A familiar critique of Frisell’s music is that it is too beautiful, too enjoyable—that, after a groundbreaking first decade, when he reimagined the jazz guitar by stretching and smooshing his sound with effects (compression, delay, and so on), and a second decade, when he reimagined it again by drawing on country and rock, he has settled into making easy-on-the-ears boomer soundscapes. That view misses the giant step that Frisell’s music represents. His music has the guitar, not the guitarist, at its center; it’s rooted in the guitar’s history and textures and harmonic possibilities, more so than in any particular genre. And the role he occupies in music today has a lot to do with the fact that he plays the instrument that rock, jazz, blues, folk, and country have in common. It’s the guitar that sets these musical traditions apart from classical music, on the one hand, and electronic and sample-based music, on the other.

When Frisell talks about the instrument, he tends toward the mystical. “If you just pick up your guitar, there’s just immediately . . . something to do,” he tells me. “You play one note, and it’s like a question: What are you going to do next? The guitar will ask you the question. O.K., you play a note, and there’s the note. And then you push down on something else, and there’s the next one.”

I imagine an upstairs aerie above us—a forest of guitars, animate and conversational. The steel-string acoustic is idle on the couch. He takes it in his hands and starts to tune it. The mix of picked strings, lightly strummed chords, and harmonics sounds recognizably Frisellian. Still tuning, he tells me the story of the guitar. It’s a steel-string acoustic akin to the light-bodied Martins of the twenties and early thirties, made by Steve Andersen, a luthier in Seattle. It was a gift from his friend Gary Larson, the cartoonist, who lives in the city and who engaged Frisell to make music for a video adaptation of his comic “The Far Side.” “This is sort of the first really good acoustic guitar I ever had, and this is the guitar I kept coming back to during the pandemic,” Frisell says.
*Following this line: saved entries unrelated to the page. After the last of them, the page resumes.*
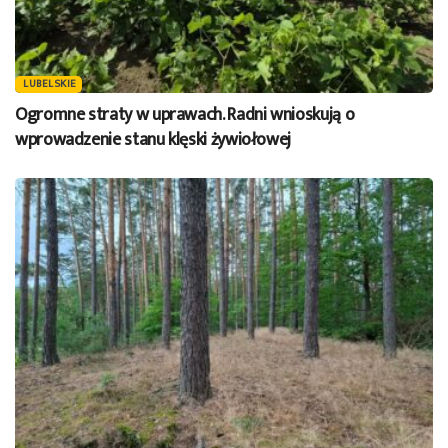
LUBELSKIE
Ogromne straty w uprawach. Radni wnioskują o
wprowadzenie stanu klęski żywiołowej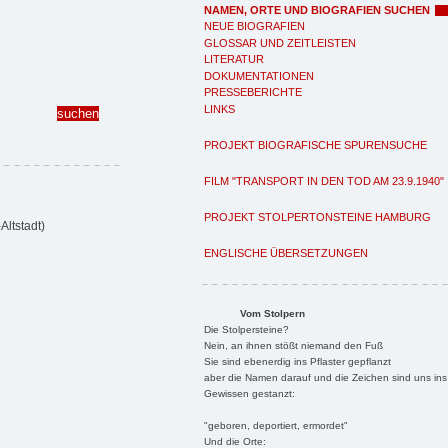
NAMEN, ORTE UND BIOGRAFIEN SUCHEN
NEUE BIOGRAFIEN
GLOSSAR UND ZEITLEISTEN
LITERATUR
DOKUMENTATIONEN
PRESSEBERICHTE
LINKS
PROJEKT BIOGRAFISCHE SPURENSUCHE
FILM "TRANSPORT IN DEN TOD AM 23.9.1940"
PROJEKT STOLPERTONSTEINE HAMBURG
ltstadt)
ENGLISCHE ÜBERSETZUNGEN
Vom Stolpern
Die Stolpersteine?
Nein, an ihnen stößt niemand den Fuß
Sie sind ebenerdig ins Pflaster gepflanzt
aber die Namen darauf und die Zeichen sind uns ins
Gewissen gestanzt:
"geboren, deportiert, ermordet"
Und die Orte: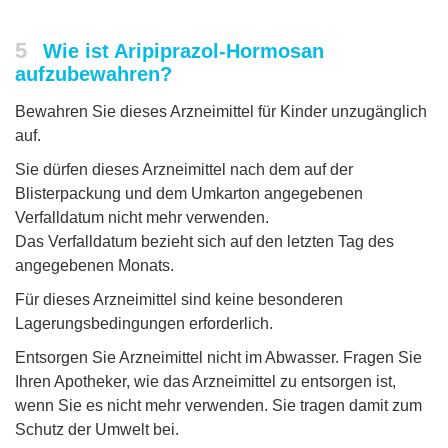
5
Wie ist Aripiprazol-Hormosan
aufzubewahren?
Bewahren Sie dieses Arzneimittel für Kinder unzugänglich
auf.
Sie dürfen dieses Arzneimittel nach dem auf der
Blisterpackung und dem Umkarton angegebenen
Verfalldatum nicht mehr verwenden.
Das Verfalldatum bezieht sich auf den letzten Tag des
angegebenen Monats.
Für dieses Arzneimittel sind keine besonderen
Lagerungsbedingungen erforderlich.
Entsorgen Sie Arzneimittel nicht im Abwasser. Fragen Sie
Ihren Apotheker, wie das Arzneimittel zu entsorgen ist,
wenn Sie es nicht mehr verwenden. Sie tragen damit zum
Schutz der Umwelt bei.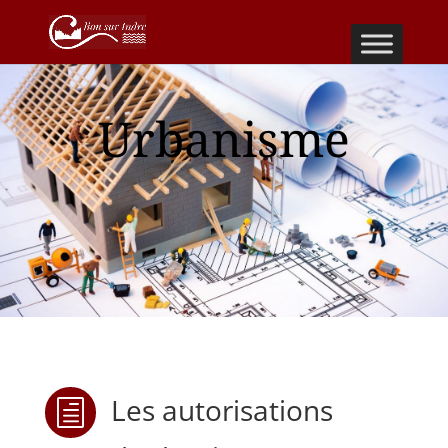
Urbanisme
Les autorisations
h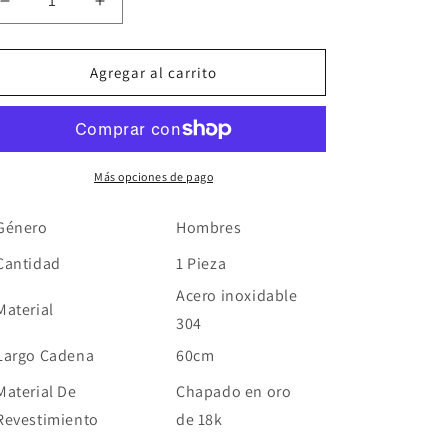
Reducir
Aumentar
cantidad
cantidad
para
para
Collar
Collar
Agregar al carrito
Geométrico
Geométrico
Acero
Acero
Inoxidable
Inoxidable
Más opciones de pago
Género
Hombres
Cantidad
1 Pieza
Acero inoxidable
Material
304
Largo Cadena
60cm
Material De
Chapado en oro
Revestimiento
de 18k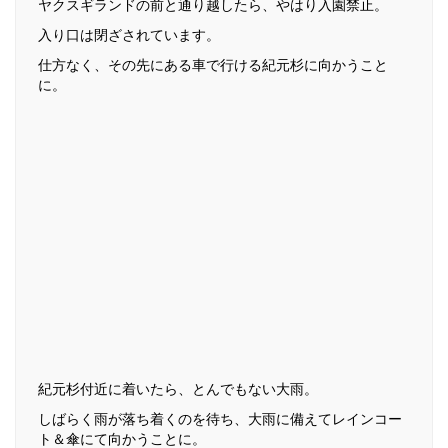
ヤクスギランドの前と通り越したら、やはり入園禁止。
入り口は閉ざされています。
仕方なく、その先にある車で行ける紀元杉に向かうこと
に。
紀元杉付近に着いたら、とんでもない大雨。
しばらく雨が落ち着くのを待ち、大雨に備えてレインコー
ト＆傘にて向かうことに。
He tunes a string up a microtone, picks it, and elicits a pair of ringing harmonics with a fingertip. “The harmonics—it’s like there’s this whole rainbow of overtones happening. I mean, it comes out in nylon string or gut string, too, but,” Frisell says, as he strums,“having played a steel-string guitar and hearing those overtones, your ear gets pulled there. So then when you play the nylon-string guitar you say, ‘Oh, that’s there.’

“That’s my excuse for having a bunch of guitars: one guitar will teach you about another guitar.” Frisell strums ultra-lightly, and calls forth a couple of blooming harmonics. “If you have that attitude, it’ll pull you.” He then strums the first two chords of “My Man’s Gone Now,” a tune from “Porgy and Bess” that he has made his own. “And you find ways of getting sounds that you thought weren’t there.

“As we’re talking, I’m trying to get it in tune. I mean, you’re constantly trying to get ’em in tune. It’s never-ending.” He is still tuning as our conversation ends. A little later, when I cycle past Frisell’s place en route to another part of Brooklyn, I picture him inside—a man sitting on a couch with a guitar—and wonder what question the guitar is asking him.